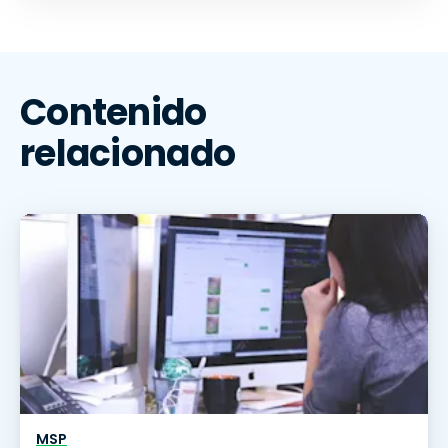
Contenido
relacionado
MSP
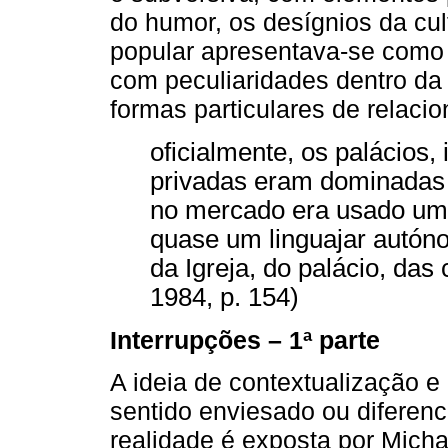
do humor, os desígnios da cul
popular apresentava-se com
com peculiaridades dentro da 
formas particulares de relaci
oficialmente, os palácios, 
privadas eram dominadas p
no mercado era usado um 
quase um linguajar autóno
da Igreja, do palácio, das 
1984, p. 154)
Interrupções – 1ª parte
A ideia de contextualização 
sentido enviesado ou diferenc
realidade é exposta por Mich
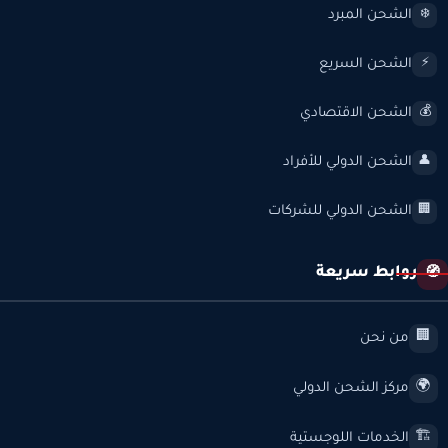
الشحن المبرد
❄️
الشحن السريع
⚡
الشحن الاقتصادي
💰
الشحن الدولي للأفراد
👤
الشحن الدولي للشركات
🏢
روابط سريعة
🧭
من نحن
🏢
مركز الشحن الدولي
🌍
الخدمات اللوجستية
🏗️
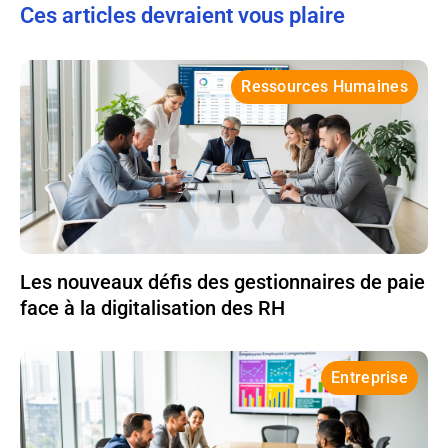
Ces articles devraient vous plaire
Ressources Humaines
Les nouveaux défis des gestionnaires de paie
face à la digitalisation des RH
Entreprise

-=-=-=-=-

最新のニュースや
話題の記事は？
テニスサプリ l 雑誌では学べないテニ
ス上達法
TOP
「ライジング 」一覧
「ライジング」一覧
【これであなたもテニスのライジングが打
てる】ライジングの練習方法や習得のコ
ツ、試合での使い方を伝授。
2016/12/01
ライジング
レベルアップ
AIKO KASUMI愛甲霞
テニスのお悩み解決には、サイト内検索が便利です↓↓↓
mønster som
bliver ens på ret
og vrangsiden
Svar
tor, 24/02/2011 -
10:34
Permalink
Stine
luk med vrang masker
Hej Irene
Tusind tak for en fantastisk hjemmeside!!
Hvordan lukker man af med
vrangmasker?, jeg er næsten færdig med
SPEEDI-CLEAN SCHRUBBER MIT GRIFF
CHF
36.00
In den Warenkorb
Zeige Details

-=-=-=-=-

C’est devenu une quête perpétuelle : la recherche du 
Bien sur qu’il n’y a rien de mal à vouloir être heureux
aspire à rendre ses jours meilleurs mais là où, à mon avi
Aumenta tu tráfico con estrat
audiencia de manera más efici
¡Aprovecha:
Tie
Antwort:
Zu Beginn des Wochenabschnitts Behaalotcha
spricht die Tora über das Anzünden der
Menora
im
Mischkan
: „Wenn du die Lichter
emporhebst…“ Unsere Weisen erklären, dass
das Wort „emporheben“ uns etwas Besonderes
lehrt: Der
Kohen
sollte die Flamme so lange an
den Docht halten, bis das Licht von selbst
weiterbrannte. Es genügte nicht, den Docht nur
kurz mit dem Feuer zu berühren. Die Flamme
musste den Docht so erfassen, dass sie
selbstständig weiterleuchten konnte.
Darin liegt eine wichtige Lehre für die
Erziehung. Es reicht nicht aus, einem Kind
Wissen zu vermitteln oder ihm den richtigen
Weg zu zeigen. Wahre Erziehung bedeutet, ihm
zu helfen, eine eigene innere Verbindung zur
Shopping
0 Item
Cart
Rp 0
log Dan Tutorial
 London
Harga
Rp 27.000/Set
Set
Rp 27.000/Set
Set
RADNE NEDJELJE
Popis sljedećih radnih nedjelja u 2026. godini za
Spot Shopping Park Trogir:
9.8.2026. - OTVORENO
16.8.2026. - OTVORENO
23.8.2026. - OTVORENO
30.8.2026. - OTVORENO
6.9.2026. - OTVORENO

-=-=-=-=-

_TASK GOAL_: From the material above, set down exactly the lines between the line holding "Erziehung. Es reicht nicht aus, einem Kind" and the line holding "6.9.2026. - OTVORENO", inclusive. Include nothing else.

_RESPONSE TO THE TASK_:
Erziehung. Es reicht nicht aus, einem Kind
Wissen zu vermitteln oder ihm den richtigen
Weg zu zeigen. Wahre Erziehung bedeutet, ihm
zu helfen, eine eigene innere Verbindung zur
Shopping
0 Item
Cart
Rp 0
log Dan Tutorial
 London
Harga
Rp 27.000/Set
Set
Rp 27.000/Set
Set
RADNE NEDJELJE
Popis sljedećih radnih nedjelja u 2026. godini za
Spot Shopping Park Trogir:
9.8.2026. - OTVORENO
16.8.2026. - OTVORENO
23.8.2026. - OTVORENO
30.8.2026. - OTVORENO
6.9.2026. - OTVORENO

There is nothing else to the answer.